Dynamical Organization of Compositionally Distinct Inner and Outer Membrane Lipids of Mycobacteria.

机构信息

Department of Chemistry, Indian Institute of Technology Bombay, Mumbai, India.

School of Chemical and Biological Sciences, Indian Institute of Technology Goa, Goa, India.

出版信息

Biophys J. 2020 Mar 24;118(6):1279-1291. doi: 10.1016/j.bpj.2020.01.027. Epub 2020 Feb 1.

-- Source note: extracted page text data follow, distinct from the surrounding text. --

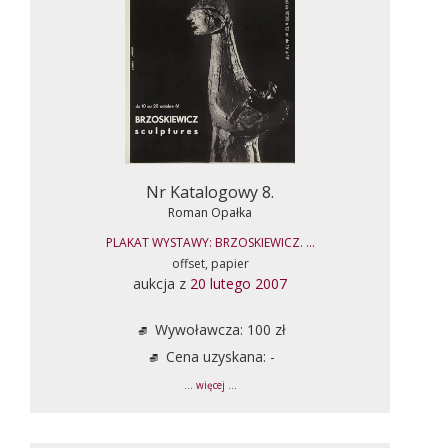
Nr Katalogowy 8.
Roman Opałka
PLAKAT WYSTAWY: BRZOSKIEWICZ. ...
offset, papier
aukcja z
20 lutego 2007
Wywoławcza: 100 zł
Cena uzyskana: -
... więcej ...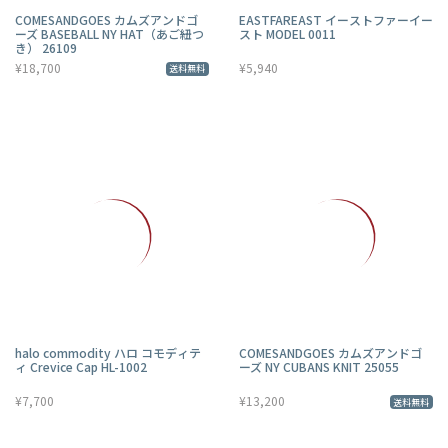
COMESANDGOES カムズアンドゴ
EASTFAREAST イーストファーイー
ーズ BASEBALL NY HAT（あご紐つ
スト MODEL 0011
き） 26109
¥18,700
¥5,940
送料無料
halo commodity ハロ コモディテ
COMESANDGOES カムズアンドゴ
ィ Crevice Cap HL-1002
ーズ NY CUBANS KNIT 25055
¥7,700
¥13,200
送料無料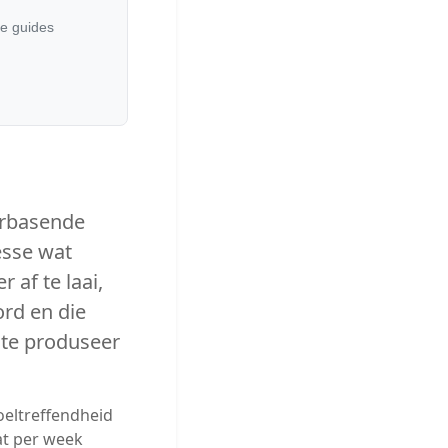
he guides
erbasende
esse wat
 af te laai,
ord en die
 te produseer
oeltreffendheid
wat per week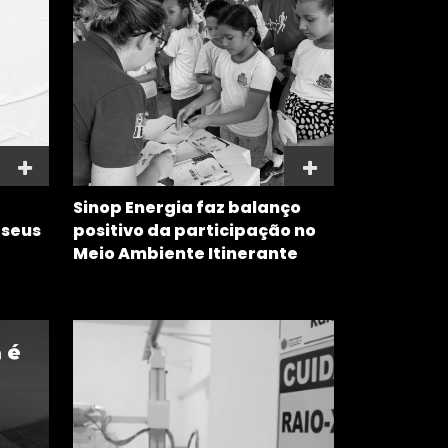
Sinop Energia faz balanço
 seus
positivo da participação no
Meio Ambiente Itinerante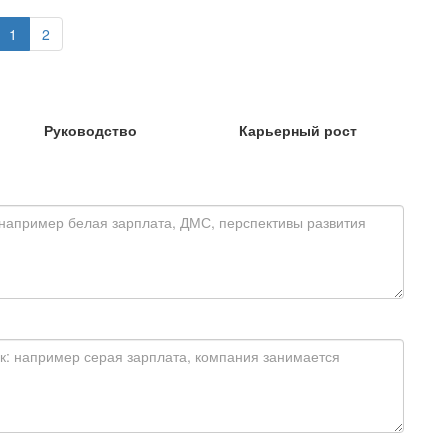
1
2
Руководство
Карьерный рост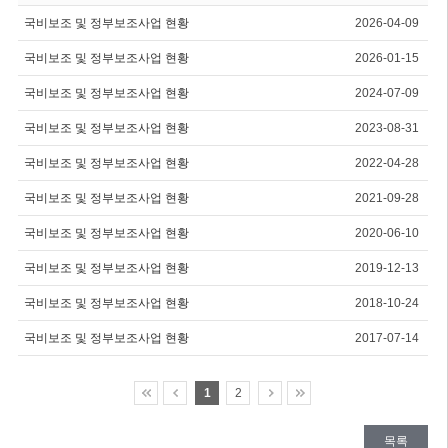
국비보조 및 정부보조사업 현황
2026-04-09
국비보조 및 정부보조사업 현황
2026-01-15
국비보조 및 정부보조사업 현황
2024-07-09
국비보조 및 정부보조사업 현황
2023-08-31
국비보조 및 정부보조사업 현황
2022-04-28
국비보조 및 정부보조사업 현황
2021-09-28
국비보조 및 정부보조사업 현황
2020-06-10
국비보조 및 정부보조사업 현황
2019-12-13
국비보조 및 정부보조사업 현황
2018-10-24
국비보조 및 정부보조사업 현황
2017-07-14
1
2
목록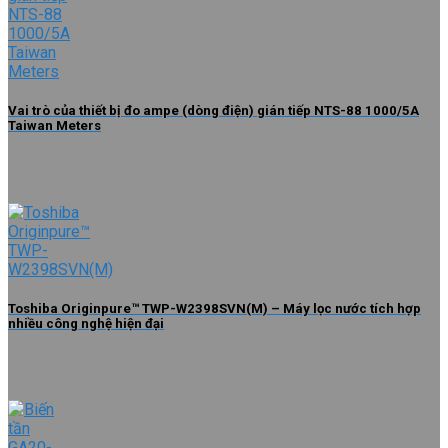
Vai trò của thiết bị đo ampe (dòng điện) gián tiếp NTS-88 1000/5A
Taiwan Meters
Toshiba Originpure™ TWP-W2398SVN(M) – Máy lọc nước tích hợp
nhiều công nghệ hiện đại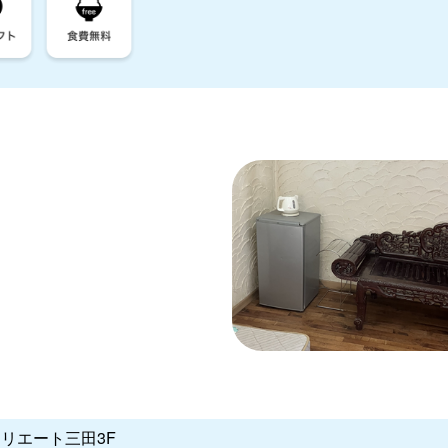
クリエート三田3F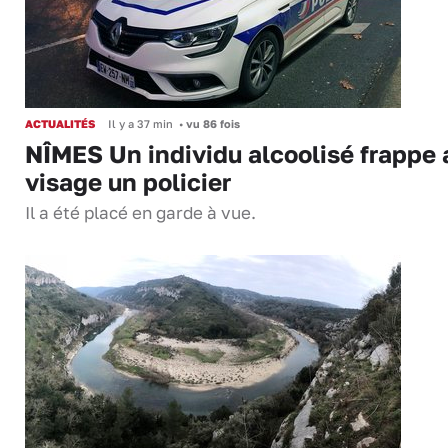
ACTUALITÉS
Il y a 37 min
•
vu 86 fois
NÎMES Un individu alcoolisé frappe 
visage un policier
Il a été placé en garde à vue.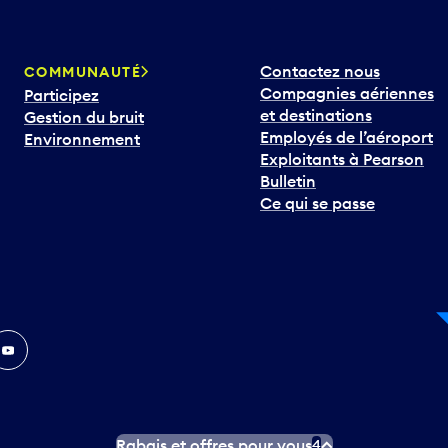
Contactez nous
COMMUNAUTÉ
Compagnies aériennes
Participez
et destinations
Gestion du bruit
Employés de l’aéroport
Environnement
Exploitants à Pearson
Bulletin
Ce qui se passe
In
ouTube
Rabais et offres pour vous
4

DOI:10.1016/j.bpj.2020.01.027
PMID:32061274
原文链接:https://pmc.ncbi.nlm.nih.gov/articles/PMC7091463/
Abstract

Mycobacterium species, including Mycobacterium tuberculosis, employs atypical long (C) and branched lipids to produce a complex cell wall and localizes these toward distinct spatial locations, inner membrane (IM) and outer membrane (OM), thus forming a robust permeability barrier. The properties and functional roles of these spatially orchestrated membrane platforms remain unknown. Herein, we report the distinctive lateral organization, fluidity, and lipid domain architecture of protein-free membranes reconstituted from IM and OM lipids in vitro from M. smegmatis (Msm) underscored by their lipid packing and lipid dynamics. We show that Msm OM, against common notion, is more dynamic and fluid compared with IM and reveal the role of cell wall-associated peptidoglycans and lipoarabinomannan on the Msm OM organization. Overall, these studies indicate that mycobacterial species may regulate their overall membrane functionality by regulating the synthesis of these complex arrays of lipids. Based on the structure-function relationship drawn here, documented alteration in the mycobacterial lipidome during cellular infection and/or drug treatment could reflect a mechanism to fine-tune M. tuberculosis membrane properties to its advantage. These findings are expected to inspire development of lipid-centric therapeutic approaches targeted toward its membrane.

摘要

分枝杆菌属(Mycobacterium species)包括结核分枝杆菌(Mycobacterium tuberculosis),它利用非典型的长(C)链和支链脂质来产生复杂的细胞壁,并将这些脂质定位于不同的空间位置,即内膜(IM)和外膜(OM),从而形成坚固的渗透屏障。这些空间协调的膜平台的特性和功能作用仍然未知。在此,我们报告了来自分枝杆菌属(M. smegmatis,Msm)的 IM 和 OM 脂质在体外无蛋白重建的膜的独特的侧向组织、流动性和脂质域结构,其由脂质堆积和脂质动力学来强调。我们表明,与普遍的看法相反,Msm OM 比 IM 更具流动性和流动性,并揭示了细胞壁相关的肽聚糖和脂阿拉伯甘露聚糖对 Msm OM 组织的作用。总的来说,这些研究表明,分枝杆菌属可能通过调节这些复杂脂质阵列的合成来调节其整体膜功能。基于这里绘制的结构-功能关系,分枝杆菌脂质组在细胞感染和/或药物治疗期间的改变可能反映了一种微调结核分枝杆菌膜特性以适应其优势的机制。这些发现有望激发针对其膜的以脂质为中心的治疗方法的发展。